### Dataset extract:
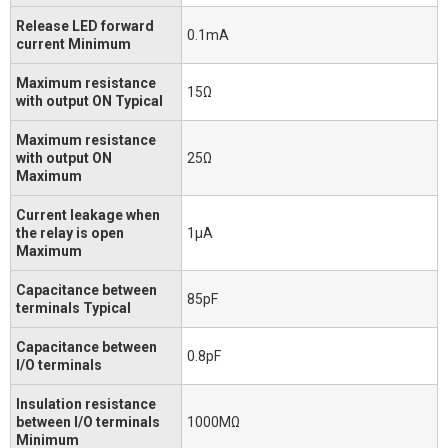
Release LED forward
0.1mA
current Minimum
Maximum resistance
15Ω
with output ON Typical
Maximum resistance
with output ON
25Ω
Maximum
Current leakage when
the relay is open
1μA
Maximum
Capacitance between
85pF
terminals Typical
Capacitance between
0.8pF
I/O terminals
Insulation resistance
between I/O terminals
1000MΩ
Minimum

### Exercise brief:
In the answer, restate word for word each line from the one with "the relay is open" through the end of the material above.

### Result of this task:
the relay is open
1μA
Maximum
Capacitance between
85pF
terminals Typical
Capacitance between
0.8pF
I/O terminals
Insulation resistance
between I/O terminals
1000MΩ
Minimum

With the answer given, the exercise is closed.